FENERBAHÇE maçından sonra Beşiktaş, ’Gaziantep’i rahat geçer’ diyenler yanıldı. Ama Gaziantep’in bir noktadan sonra Beşiktaş’la mücadele etme gücü kalmadı. Futbolcu farkı, her ilerleyen dakika daha fazla hissedildi. Berabere biter miydi? Tartışmak bile gereksiz. Çünkü sonuç 3-1.
Eğer İstanbul’da Üç Büyükler’den puan çıkaracaksan, onların forvetlerinin ve orta sahalarının, defanslarına yardıma gitmesine zorlayacaksın. Bunu yapmadığın zaman, onlar bütün güçlerini hücumda kullanıyorlar.

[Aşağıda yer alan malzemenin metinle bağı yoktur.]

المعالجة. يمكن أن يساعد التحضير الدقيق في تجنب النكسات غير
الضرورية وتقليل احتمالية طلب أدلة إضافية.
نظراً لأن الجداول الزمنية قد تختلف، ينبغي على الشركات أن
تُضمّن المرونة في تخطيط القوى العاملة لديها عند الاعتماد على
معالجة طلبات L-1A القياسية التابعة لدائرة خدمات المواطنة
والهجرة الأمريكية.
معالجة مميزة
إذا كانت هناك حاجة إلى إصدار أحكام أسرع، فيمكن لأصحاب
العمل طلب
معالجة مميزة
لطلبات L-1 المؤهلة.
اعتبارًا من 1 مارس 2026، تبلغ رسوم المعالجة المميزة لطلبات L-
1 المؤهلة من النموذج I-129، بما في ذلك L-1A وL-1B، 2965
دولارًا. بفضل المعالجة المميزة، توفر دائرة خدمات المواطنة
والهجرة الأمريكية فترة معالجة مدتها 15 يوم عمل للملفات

Ve bir yerde de hata yapıyorsun, maç kopuyor. Gaziantep golü attıktan sonra her geçen dakika hücum gücünü zayıflattı. Bütün yük arkaya bindi. Sonunda defans da dayanamadı. İp de maç da koptu.
Yine aynısı oldu
Bobo, Nobre ve arkalarında Holosko oynadığı müddetçe, Holosko’dan çok şey beklemeyin. Beşiktaş’ın attığı birinci golde, pozisyonu yaratan o. Ama nasıl? Önündeki geniş alanı kullanarak... Ya Holosko’yu istediği yerde oynatacaksınız, geniş alanda serbest dolaşacak, ya da vermiş olduğunuz parayı çöpe atmış olacaksınız.

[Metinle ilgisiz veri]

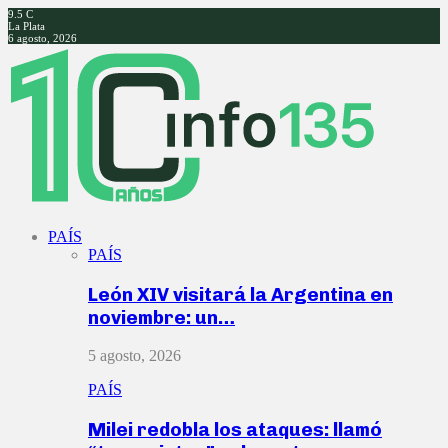
9.5
C
La Plata
6 agosto, 2026
Facebook
Twitter
Instagram
Youtube
PAÍS
PAÍS
León XIV visitará la Argentina en
noviembre: un…
5 agosto, 2026
PAÍS
Milei redobla los ataques: llamó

Bir hafta evvel Fenerbahçe’nin 5 attığı takıma zorlanıyorsun. Neden? Çünkü, rakibini çözemiyorsun. Ne zaman çözüyorsun? Fizik gücü düştükçe. Ama yarın çok farklı rakiplerle oynayacaksın, onlar Gaziantepspor olmayacak. Gaziantep’te 12 numarayla mücadele eden Deumi kusursuz oynadı. Ama ne yapsın tek kaldı. Peki, hani 6 yabancı, 8 yabancı isteyenler? Gaziantepspor kaç yabancıyla oynadı?
Beşiktaş seyircisi ne zaman o ’Allah belanı versin’ tezahüratına başlıyor, o zaman kalesinde golü görüyor. Dün gece aynen oldu.
Kartları es geçti
Cüneyt Çakır, gördüğünü çalmaya gayret etti. Topun yanında fazla gezip, pozisyonların içine daldı. Ama bir defa topla çarpıştı. Gaziantepli futbolcuya gösterdiği ilk sarı karttan sonra aynı pozisyonların hepsini es geçti. Özellikle de bazı faul atışları 15-20 metre önde atıldı. Demek ki, herhalde bu maçta onu Avrupa’dan seyretmeye gelen mentörü yoktu.